The US dollar lost ground yesterday against a basket of currencies, including the euro, japanese yen and British pound. The greenback had begun the new week in positive territory. This followed the long US Thanksgiving weekend, the Swiss referendum and news that ratings agency Moody’s had downgraded Japan. The USD/JPY hit a fresh 7-year high, briefly trading above 119.00 at one stage. The overall dollar strength suggested a “flight-to-quality” from investors. After all, crude oil slumped in Asian markets with West Texas Intermediate breaking below $64 in early trade – its lowest level in over 5 years. At the same time precious metals appeared to be in melt-down, which all suggested that something unpleasant was happening in financial markets. However, it emerged that at least some of the sell-off came after a hedge fund had decided to close down an underperforming commodity fund. This triggered some panic amongst investors which snowballed as over-leveraged traders were forced out of long positions. Later on, oil, gold and silver all staged miraculous recoveries as the trading session progressed. As commodities recovered, the US dollar gave back its initial gains. In fact, investors kept the selling pressure on the greenback for most of the trading session.

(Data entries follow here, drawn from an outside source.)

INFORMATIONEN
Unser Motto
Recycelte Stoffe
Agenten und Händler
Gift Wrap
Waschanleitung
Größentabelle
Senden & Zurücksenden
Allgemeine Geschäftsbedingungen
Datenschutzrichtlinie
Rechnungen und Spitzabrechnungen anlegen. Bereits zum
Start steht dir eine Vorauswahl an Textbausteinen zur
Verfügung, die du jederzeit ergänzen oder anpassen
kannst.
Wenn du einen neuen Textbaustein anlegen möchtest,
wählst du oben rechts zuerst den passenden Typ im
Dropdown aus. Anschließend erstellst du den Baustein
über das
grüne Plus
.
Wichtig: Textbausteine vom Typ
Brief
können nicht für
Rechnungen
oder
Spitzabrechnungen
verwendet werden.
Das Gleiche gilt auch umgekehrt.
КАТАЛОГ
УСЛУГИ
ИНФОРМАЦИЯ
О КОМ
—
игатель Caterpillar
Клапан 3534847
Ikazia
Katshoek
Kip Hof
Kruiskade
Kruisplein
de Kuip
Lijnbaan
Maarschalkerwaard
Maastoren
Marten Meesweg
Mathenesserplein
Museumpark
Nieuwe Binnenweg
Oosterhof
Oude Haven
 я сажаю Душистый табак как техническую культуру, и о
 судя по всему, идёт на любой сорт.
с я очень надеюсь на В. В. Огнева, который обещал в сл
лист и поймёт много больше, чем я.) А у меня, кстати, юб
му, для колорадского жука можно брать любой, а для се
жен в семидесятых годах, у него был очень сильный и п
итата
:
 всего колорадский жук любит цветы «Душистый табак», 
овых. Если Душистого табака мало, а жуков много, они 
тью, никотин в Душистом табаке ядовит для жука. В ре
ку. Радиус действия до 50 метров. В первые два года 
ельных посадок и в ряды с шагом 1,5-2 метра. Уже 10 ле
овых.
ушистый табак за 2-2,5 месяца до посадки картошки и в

Manufacturing PMIs from China, Japan, Spain, Italy and the Euro zone all came in below expectations. The UK’s managed to surprise to the upside and the news helped to lift sterling. Later on, the headline US ISM Manufacturing PMI came in higher than anticipated but below the prior month’s reading.
There is a feeling that the greenback is overdue a correction given its strength since this summer. This view is given greater credence by those who believe that the US Federal Reserve will (due to a deteriorating economic outlook, both home and abroad) ultimately row back from raising rates anywhere near the first half of next year. However, Japanese Prime Minister Shinzo Abe (given he holds on to power following this month’s General Election) seems eager to throw the kitchen sink at the economy to attempt a bump-start. His only problem is that his support within the Bank of Japan has dwindled somewhat. At the same time, Mario Draghi’s European Central Bank looks set to take action to fight off deflation (made worse by falling oil prices) – but probably not at this week’s meeting.
Overnight the Reserve Bank of Australia kept the Cash Rate unchanged at 2.5%. Building Approvals came in well above expectations and this has helped to lift the Aussie dollar this morning.
Today’s significant data releases include UK Construction PMI together with US Construction Spending and Total Vehicle Sales. We also have speeches from Fed Chairman Janet Yellen and FOMC-voting member Stanley Fischer.